Malaysia's Parliament must ratify the TPPA


Salleh Said Keruak

Yesterday, 12 Pacific Rim countries reached the most ambitious and largest regional trade pact in history that cuts trade barriers, sets labour and environmental standards, and protects multinational corporations' intellectual property rights.

The Trans-Pacific Partnership Agreement (TPPA) was concluded on Monday after lengthy negotiating sessions throughout the weekend and is designed to encourage trade between the United States, Australia, Brunei, Canada, Chile, Japan, Malaysia, Mexico, New Zealand, Peru, Singapore and Vietnam -- jointly which accounts for 40% of the world trade.

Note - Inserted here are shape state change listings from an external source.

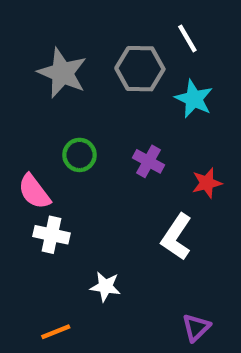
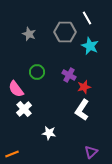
gray star: (62, 73) -> (29, 34), size x0.6
red star: (207, 183) -> (84, 87), moved
white cross: (51, 235) -> (24, 109), turned 35
orange line: (56, 332) -> (12, 154), moved

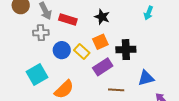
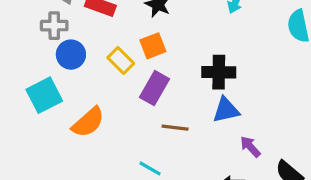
blue circle: (62, 50) -> (71, 55), moved
black cross: (126, 50) -> (219, 72), moved
purple rectangle: (103, 67) -> (155, 88), turned -30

Japanese Prime Minister Shinzo Abe welcomed Monday's agreement, saying it would benefit both Japan and the Asia-Pacific region. “It is a major outcome not just for Japan, but also for the future of the Asia-Pacific," said Abe after the deal was clinched.

According to the BBC today, the lawmakers of each of the 12 countries would still need to ratify the agreement, which means Malaysia’s Parliament would still need to debate and approve the agreement.

“It marks the end of five years of often bitter and tense negotiations. Despite the success of the negotiations, the deal still has to be ratified by lawmakers in each country,” said the BBC.